DECISÃO INÉDITA E PIONEIRA DO DIREITO PENAL NO BRASIL
Juristas gaúchos divergem sobre sentença para “crime sem corpo”
Júri condenou réu por homicídio sem que cadáver fosse localizado
Uma decisão pioneira baseada em um indício científico pode criar uma jurisprudência que altera um princípio básico do Direito Penal no Brasil: o de que para haver a comprovação de uma morte deve haver um corpo. A sentença é contestada por juristas gaúchos, que divergem sobre o tema.
A decisão inédita ocorreu em Brasília, na terça-feira, quando o ex-policial civil José Pedro da Silva, 43 anos, foi condenado a 17 anos de reclusão por matar a amante, uma jovem de 16 anos cujo corpo jamais foi localizado.
O desaparecimento da estudante Michele de Oliveira Barbosa ocorreu em 1998. Conforme o inquérito que serviu de base à acusação, testemunhas teriam visto Michele entrando no carro do réu antes de sumir. Casado, o réu mantinha um caso amoroso com a jovem, que anunciara a amigos estar grávida.
A acusação sustentou a tese de que o ex-policial matara Michele para impedir que sua mulher fosse alertada da gravidez. Ao longo das investigações, a polícia supôs que o corpo da estudante tivesse sido queimado – Silva teria sido flagrado com cheiro de combustível no dia do desaparecimento.
O indício mais contundente do crime, entretanto, foi um exame de DNA com 72% de precisão. Peritos concluíram que as marcas de sangue e mechas de cabelo encontradas no automóvel de Silva eram, provavelmente, da vítima. A soma dos depoimentos de testemunhas, de álibis frágeis do réu e do exame resultaram em duas condenações: 15 anos em regime fechado por homicídio qualificado – crime hediondo -, somados a dois anos em regime semi-aberto por ocultação de cadáver.
– A condenação por exame de DNA é um precedente perigoso. Não há necropsia ou provas de que a morte ocorreu. A jovem pode ter sido ferida e deixado marcas de sangue. Pode estar viva. Nesse caso, o réu até poderia responder por seqüestro, por exemplo, mas não por homicídio – entende o criminalista gaúcho Amadeu Weinmann.
Ex-procurador discorda de advogados
Nereu Lima, ex-presidente da seccional gaúcha da Ordem dos Advogados do Brasil (OABRS), também contesta a decisão. Lima lembra que a Justiça concede prazos de até 20 anos para a prescrição de um crime.
– Se havia uma relação amorosa entre o réu e a vítima, a identificação do sangue não leva a crer que haja a morte ou que o autor seja o ex-policial.
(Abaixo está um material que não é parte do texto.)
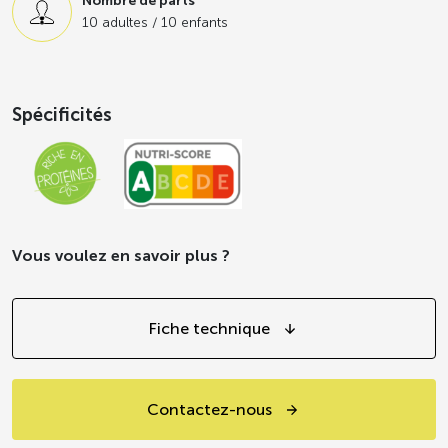
Nombre de parts
10 adultes / 10 enfants
Spécificités
Vous voulez en savoir plus ?
Fiche technique
Contactez-nous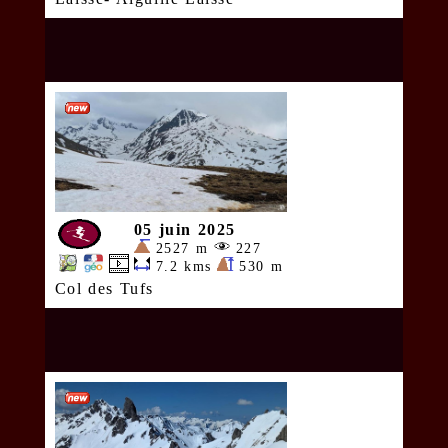
05 juin 2025
2527 m
227
7.2 kms
530 m
Col des Tufs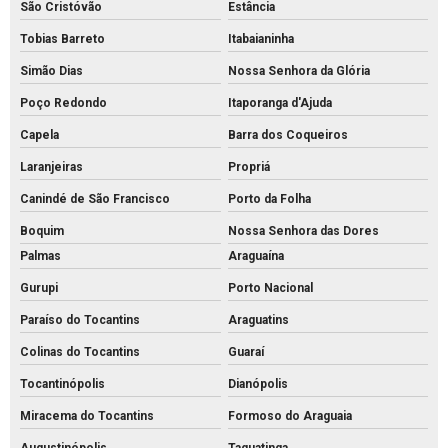
São Cristóvão
Estância
Tobias Barreto
Itabaianinha
Simão Dias
Nossa Senhora da Glória
Poço Redondo
Itaporanga d'Ajuda
Capela
Barra dos Coqueiros
Laranjeiras
Propriá
Canindé de São Francisco
Porto da Folha
Boquim
Nossa Senhora das Dores
Palmas
Araguaína
Gurupi
Porto Nacional
Paraíso do Tocantins
Araguatins
Colinas do Tocantins
Guaraí
Tocantinópolis
Dianópolis
Miracema do Tocantins
Formoso do Araguaia
Augustinópolis
Taguatinga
Homicídio é um crime que deixa vestígios – sustenta.
As opiniões de Weinmann e Lima, porém, não revelam unanimidade. José Antônio Paganella Boschi, ex-procurador de Justiça, desembargador aposentado e professor de Processo Penal na Faculdade de Direito da Pontifícia Universidade Católica (PUCRS), sustenta, baseado nos artigos 167 e 564 do Código de Processo Penal, que não há empecilhos jurídicos para que se leve a julgamento o acusado de um crime, mesmo sem a materialidade do homicídio:
– A legislação prevê a nulidade de um julgamento se não há auto de exame de corpo de delito, a partir da identificação do corpo. Mas caso haja outras provas que possam suprir essa falta, como testemunhas ou exames técnicos, é possível julgar.
A decisão inédita
É a primeira vez na história do país que um réu é condenado por homicídio com base em um exame de DNA sem que tenha sido encontrado o corpo da vítima. A condenação no Tribunal do Júri de Brasília é reversível.
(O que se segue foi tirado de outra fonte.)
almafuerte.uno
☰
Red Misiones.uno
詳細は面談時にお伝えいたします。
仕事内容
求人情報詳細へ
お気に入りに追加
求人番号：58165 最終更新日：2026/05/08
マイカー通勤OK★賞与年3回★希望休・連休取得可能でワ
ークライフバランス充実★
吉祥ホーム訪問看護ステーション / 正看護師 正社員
Ainda na terça-feira, o advogado de defesa do réu, Edmílson Menezes, anunciou que recorrerá da sentença pedindo a anulação do julgamento. Apesar da condenação, o ex-policial ganhou o direito de recorrer da sentença em liberdade.
Em apenas um caso célebre no Brasil – a morte de Maria Denise Lafetá Saraiva, ocorrida em 1988, em Uberlândia (MG) – também houve condenação sem localização de corpo. À época, não foi feito exame de DNA.